Items from a data source:
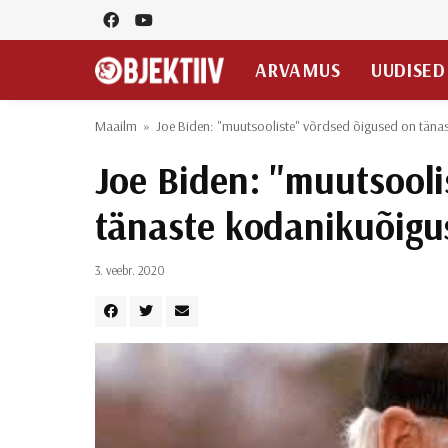
ARVAMUS
UUDISED
Maailm
»
Joe Biden: "muutsooliste" võrdsed õigused on täna
Joe Biden: "muutsooli
tänaste kodanikuõigu
3. veebr. 2020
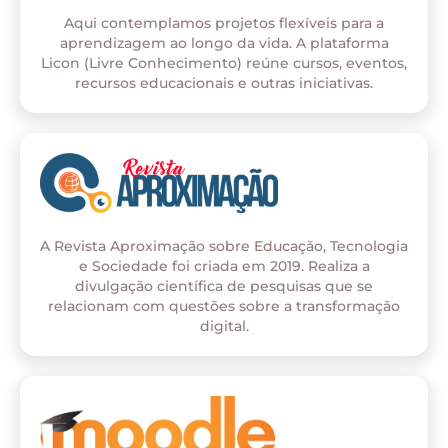
Aqui contemplamos projetos flexíveis para a
aprendizagem ao longo da vida. A plataforma
Licon (Livre Conhecimento) reúne cursos, eventos,
recursos educacionais e outras iniciativas.
A Revista Aproximação sobre Educação, Tecnologia
e Sociedade foi criada em 2019. Realiza a
divulgação científica de pesquisas que se
relacionam com questões sobre a transformação
digital.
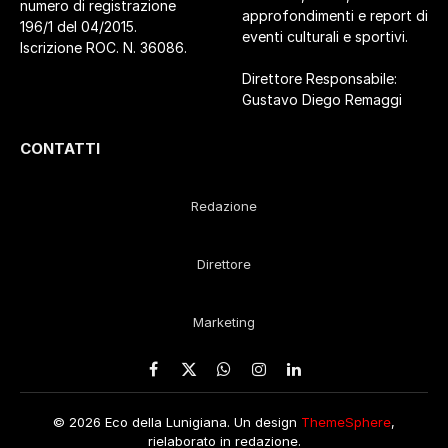
numero di registrazione
approfondimenti e report di
196/1 del 04/2015.
eventi culturali e sportivi.
Iscrizione ROC. N. 36086.
Direttore Responsabile:
Gustavo Diego Remaggi
CONTATTI
Redazione
Direttore
Marketing
Facebook
X
WhatsApp
Instagram
LinkedIn
(Twitter)
© 2026 Eco della Lunigiana. Un design
ThemeSphere
,
rielaborato in redazione.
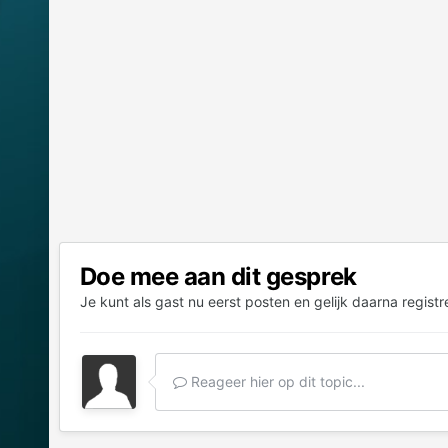
Doe mee aan dit gesprek
Je kunt als gast nu eerst posten en gelijk daarna registr
Reageer hier op dit topic...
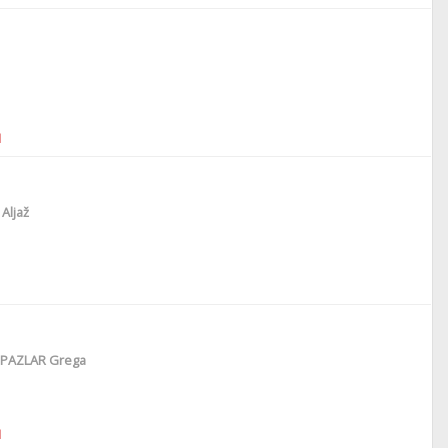
1
Aljaž
PAZLAR Grega
1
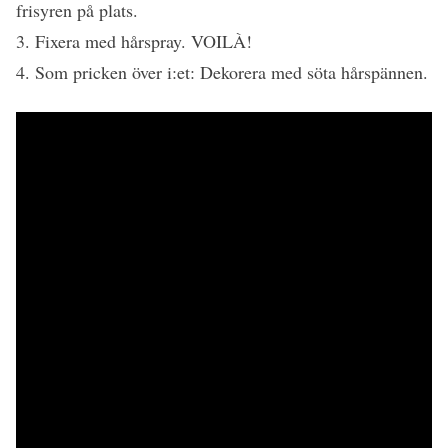
frisyren på plats.
3. Fixera med hårspray. VOILÀ!
4. Som pricken över i:et: Dekorera med söta hårspännen.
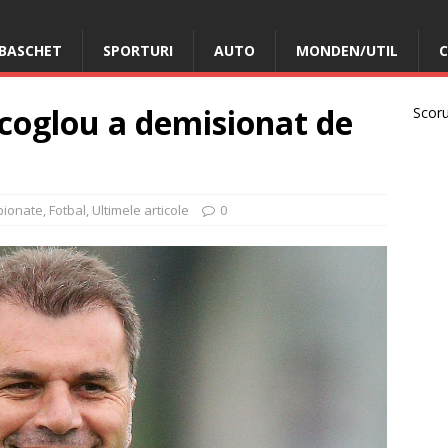
BASCHET
SPORTURI
AUTO
MONDEN/UTIL
C
coglou a demisionat de
Scorur
i
pionate
,
Fotbal
,
Ultimele articole
0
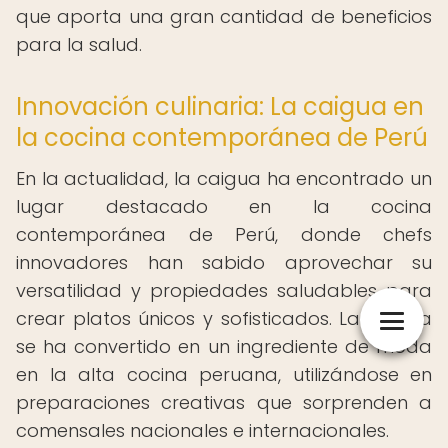
que aporta una gran cantidad de beneficios
para la salud.
Innovación culinaria: La caigua en
la cocina contemporánea de Perú
En la actualidad, la caigua ha encontrado un
lugar destacado en la cocina
contemporánea de Perú, donde chefs
innovadores han sabido aprovechar su
versatilidad y propiedades saludables para
crear platos únicos y sofisticados. La caigua
se ha convertido en un ingrediente de moda
en la alta cocina peruana, utilizándose en
preparaciones creativas que sorprenden a
comensales nacionales e internacionales.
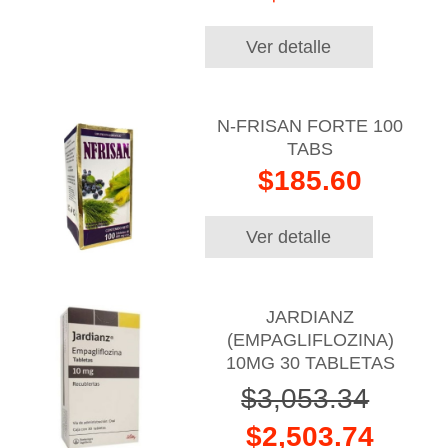
Ver detalle
N-FRISAN FORTE 100
TABS
$185.60
Ver detalle
JARDIANZ
(EMPAGLIFLOZINA)
10MG 30 TABLETAS
$3,053.34
$2,503.74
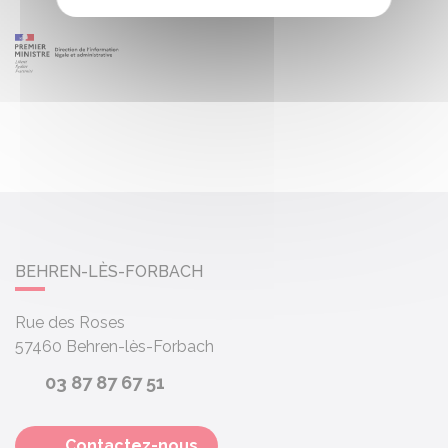
BEHREN-LÈS-FORBACH
Rue des Roses
57460
Behren-lès-Forbach
03 87 87 67 51
Contactez-nous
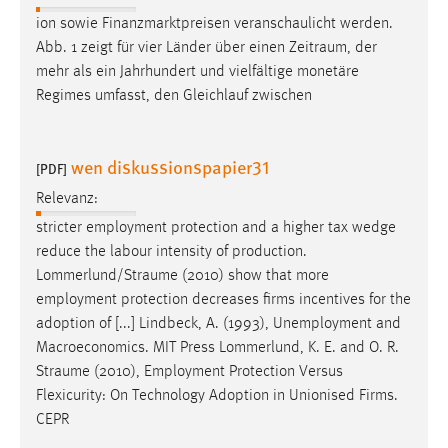
ion sowie Finanzmarktpreisen veranschaulicht werden.
Abb. 1 zeigt für vier Länder über einen
Zeitraum
, der
mehr als ein Jahrhundert und vielfältige monetäre
Regimes umfasst, den Gleichlauf zwischen
wen diskussionspapier31
[PDF]
Relevanz:
stricter employment protection and a higher tax wedge
reduce the labour intensity of production.
Lommerlund/Straume
(2010) show that more
employment protection decreases firms incentives for the
adoption of [...] Lindbeck, A. (1993), Unemployment and
Macroeconomics. MIT Press Lommerlund, K. E. and O. R.
Straume
(2010), Employment Protection Versus
Flexicurity: On Technology Adoption in Unionised Firms.
CEPR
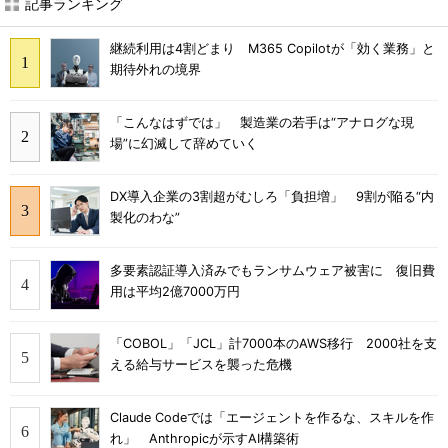
記事ランキング
継続利用は4割どまり M365 Copilotが「効く業務」と
期待外れの境界
「こんなはずでは」 製造業の若手は“アナログな現
場”に幻滅して辞めていく
DX導入企業の3割超がむしろ「負担増」 9割が陥る“内
製化のわな”
多要素認証導入済みでもランサムウェア被害に 復旧費
用は平均2億7000万円
「COBOL」「JCL」計7000本のAWS移行 2000社を支
える給与サービスを襲った危機
Claude Codeでは「エージェントを作るな、スキルを作
れ」 Anthropicが示すAI構築術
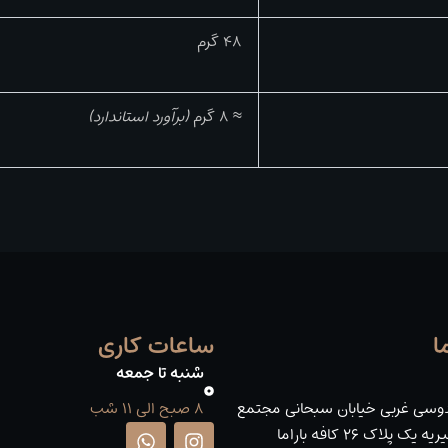
48 گرم
≈ 8 گرم
(برآورد استاندارد)
ا
ساعات کاری
شنبه تا جمعه
وسی غربی خیابان سبحانی مجتمع
8 صبح الی 11 شب
W
I
یک پلاک ۲۶ کافه باراما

TASK REQUIREMENTS –
Show the lines of the entries that include the string "Perú", copying each in full.

REPLY –
la cocina contemporánea de Perú
contemporánea de Perú, donde chefs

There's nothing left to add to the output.